## Exercise aim
The answer must consist of each line below that contains the word "Rahlstedt", copied in full.

## Supplied data
★ ★ ★ ★ ★

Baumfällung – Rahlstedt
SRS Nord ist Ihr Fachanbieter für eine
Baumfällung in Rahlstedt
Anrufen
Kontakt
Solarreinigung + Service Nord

★ ★ ★ ★ ★

## Exercise result
Baumfällung – Rahlstedt
Baumfällung in Rahlstedt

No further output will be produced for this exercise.